Saturday, April 6, 2019

when I was a young teen, I have no idea why the world thought I was very maternal, or rather, some of them told me that I would make a great mother. (later when I lived with some friends and was the only one who monitored and was after others' lives to keep the place clean, they nicknamed me 'mom' too, for very different reasons.) then, even I thought I wanted to be one someday soon. but then I didn't know yet, that those thoughts of mine weren't quite mine, they had been bequeathed to me. now, since I started to have my own thoughts (or so I think till some future me will refute this) I have always wondered why in the age of contraception do people have kids. let me rephrase: why does everyone have kids in the age of contraception? or almost everyone. the power to not have kids puts a huge responsibility on the choice to have them.

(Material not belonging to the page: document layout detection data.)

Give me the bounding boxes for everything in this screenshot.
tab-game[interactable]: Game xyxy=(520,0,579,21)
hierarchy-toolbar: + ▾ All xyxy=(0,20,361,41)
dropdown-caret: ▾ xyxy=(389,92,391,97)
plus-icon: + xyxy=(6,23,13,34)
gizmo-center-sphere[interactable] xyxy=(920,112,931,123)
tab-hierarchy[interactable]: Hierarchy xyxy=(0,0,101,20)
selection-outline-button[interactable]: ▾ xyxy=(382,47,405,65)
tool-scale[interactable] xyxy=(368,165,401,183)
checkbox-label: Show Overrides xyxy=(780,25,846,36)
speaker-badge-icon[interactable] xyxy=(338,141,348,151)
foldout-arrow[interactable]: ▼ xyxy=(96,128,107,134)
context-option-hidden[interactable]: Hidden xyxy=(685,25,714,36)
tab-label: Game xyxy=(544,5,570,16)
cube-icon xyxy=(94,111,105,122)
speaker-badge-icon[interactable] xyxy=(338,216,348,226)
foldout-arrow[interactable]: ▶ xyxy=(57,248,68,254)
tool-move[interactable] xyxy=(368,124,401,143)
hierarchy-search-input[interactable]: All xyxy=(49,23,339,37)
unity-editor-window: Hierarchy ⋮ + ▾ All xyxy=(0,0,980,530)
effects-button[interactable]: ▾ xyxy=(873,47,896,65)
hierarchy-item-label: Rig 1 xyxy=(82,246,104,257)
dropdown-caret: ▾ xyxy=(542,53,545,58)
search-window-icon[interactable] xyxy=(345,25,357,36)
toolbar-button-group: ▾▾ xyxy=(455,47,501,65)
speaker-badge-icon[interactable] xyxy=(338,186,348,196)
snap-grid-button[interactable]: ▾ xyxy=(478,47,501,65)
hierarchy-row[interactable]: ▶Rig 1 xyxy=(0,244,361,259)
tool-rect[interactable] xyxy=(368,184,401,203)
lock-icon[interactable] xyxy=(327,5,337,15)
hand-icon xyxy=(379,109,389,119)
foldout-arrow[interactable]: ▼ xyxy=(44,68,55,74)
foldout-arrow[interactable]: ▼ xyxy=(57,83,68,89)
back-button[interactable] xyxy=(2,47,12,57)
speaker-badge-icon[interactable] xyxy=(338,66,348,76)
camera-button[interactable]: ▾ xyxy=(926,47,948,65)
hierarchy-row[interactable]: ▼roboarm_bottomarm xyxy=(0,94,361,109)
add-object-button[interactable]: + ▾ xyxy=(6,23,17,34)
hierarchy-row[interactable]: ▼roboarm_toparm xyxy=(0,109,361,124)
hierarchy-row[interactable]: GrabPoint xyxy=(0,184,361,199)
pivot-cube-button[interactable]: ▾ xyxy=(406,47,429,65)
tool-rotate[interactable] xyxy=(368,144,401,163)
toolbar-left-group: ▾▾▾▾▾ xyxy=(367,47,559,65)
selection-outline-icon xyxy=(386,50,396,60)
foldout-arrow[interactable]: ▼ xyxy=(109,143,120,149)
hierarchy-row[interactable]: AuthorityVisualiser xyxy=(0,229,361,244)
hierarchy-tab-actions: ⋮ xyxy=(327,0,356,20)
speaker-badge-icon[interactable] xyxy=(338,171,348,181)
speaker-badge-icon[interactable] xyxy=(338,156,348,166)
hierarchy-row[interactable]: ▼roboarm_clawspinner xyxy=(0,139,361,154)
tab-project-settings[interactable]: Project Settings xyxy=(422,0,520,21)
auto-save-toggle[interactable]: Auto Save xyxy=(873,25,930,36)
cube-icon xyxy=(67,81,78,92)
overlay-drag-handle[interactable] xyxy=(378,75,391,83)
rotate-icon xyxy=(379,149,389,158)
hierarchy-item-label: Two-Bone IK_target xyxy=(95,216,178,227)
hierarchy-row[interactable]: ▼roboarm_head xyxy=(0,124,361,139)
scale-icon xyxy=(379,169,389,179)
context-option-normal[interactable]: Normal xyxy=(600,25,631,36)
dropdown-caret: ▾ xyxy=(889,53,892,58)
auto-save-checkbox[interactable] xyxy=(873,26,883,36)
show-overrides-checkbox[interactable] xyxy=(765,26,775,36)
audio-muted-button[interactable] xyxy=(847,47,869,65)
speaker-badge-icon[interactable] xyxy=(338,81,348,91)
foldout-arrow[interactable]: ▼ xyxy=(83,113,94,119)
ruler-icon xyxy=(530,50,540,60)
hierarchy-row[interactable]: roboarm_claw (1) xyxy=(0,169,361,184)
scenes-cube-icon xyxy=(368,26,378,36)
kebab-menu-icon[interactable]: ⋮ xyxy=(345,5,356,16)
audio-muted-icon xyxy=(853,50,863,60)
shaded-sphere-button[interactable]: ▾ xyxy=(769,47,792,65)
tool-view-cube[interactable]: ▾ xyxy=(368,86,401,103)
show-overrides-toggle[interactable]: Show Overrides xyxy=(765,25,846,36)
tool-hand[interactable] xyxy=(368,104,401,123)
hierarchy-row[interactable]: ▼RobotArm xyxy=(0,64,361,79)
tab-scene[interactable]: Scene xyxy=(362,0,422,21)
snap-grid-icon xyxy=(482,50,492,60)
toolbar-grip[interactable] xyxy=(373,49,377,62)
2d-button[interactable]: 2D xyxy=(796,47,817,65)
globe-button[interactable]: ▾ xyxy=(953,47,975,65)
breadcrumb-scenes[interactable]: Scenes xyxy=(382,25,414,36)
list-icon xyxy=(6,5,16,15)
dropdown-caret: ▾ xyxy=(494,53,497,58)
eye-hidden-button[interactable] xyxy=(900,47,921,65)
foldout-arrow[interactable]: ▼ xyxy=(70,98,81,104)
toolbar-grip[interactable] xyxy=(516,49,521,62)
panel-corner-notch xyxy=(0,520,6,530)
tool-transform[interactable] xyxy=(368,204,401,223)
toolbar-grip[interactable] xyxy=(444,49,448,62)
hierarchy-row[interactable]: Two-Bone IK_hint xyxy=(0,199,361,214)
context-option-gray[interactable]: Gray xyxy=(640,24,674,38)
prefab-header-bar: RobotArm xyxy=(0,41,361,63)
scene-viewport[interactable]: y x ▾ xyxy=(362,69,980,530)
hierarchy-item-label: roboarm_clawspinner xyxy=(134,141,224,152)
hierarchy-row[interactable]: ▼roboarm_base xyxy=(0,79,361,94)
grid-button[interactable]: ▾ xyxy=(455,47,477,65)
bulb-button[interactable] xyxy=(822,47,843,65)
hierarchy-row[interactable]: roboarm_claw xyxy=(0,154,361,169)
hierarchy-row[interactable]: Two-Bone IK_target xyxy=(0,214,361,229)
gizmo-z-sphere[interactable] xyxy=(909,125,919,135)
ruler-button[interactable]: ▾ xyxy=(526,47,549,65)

so I asked around and seemed like there were two reasons that seemed to resonate with most people. 1. kids were supposed to be fun, and great company, at least when they were babies and lil human beings dependent on parents. "joy" was the word many used. "the greatest joy in the world"; from those who hadn't seen much in the world anyway. or "I wanted someone I could call my own". love, loyalty, companionship. the need to feel needed (wanted). 2. "clock-ticking away" yes, that exact phrase. just because the choice to have a kid may no longer be available, it has to be done now. before it is too late. sort of like a prescient version of the 'you miss what you have lost'. at the base of both these reasons, somewhere deep down is also the (sometimes) unconscious desire to leave a biological part of yourself in this world that will survive past your own demise.

either way, I found both these reasons too selfish to exercise the power to create a new life - for my own satisfaction (joy or eternity) - and leave it to the mercy of this world. there is also the third reason - that which taught me to want to be a mother when I was barely a teenager - society; but let's give that its worth and ignore it here.

I therefore determined not to create lives till I could find my own reason - something not selfish - to do so. I believe I have found my reason at last.

the only real reason is to forget oneself, because 'I' am anyway an illusion that my brain creates for efficiency. in reality I am not a separate being, I am not in control, I do not really choose. that is, the only reason to make a baby is not to really make one but to give up controlling not to make one. to let things be, and to give in to what may happen and how it might change 'me'. is it true that the early years of caring for a newborn changes a human brain in ways that are similar to an infant human brain's growth in complexity?

but that doesn't mean I am ready now. far from it. I might have found my reason, but I'm still not willing to give in, I still cling to the illusion of control. I do, however, want to read some serious neuroscience, and maybe child psychology.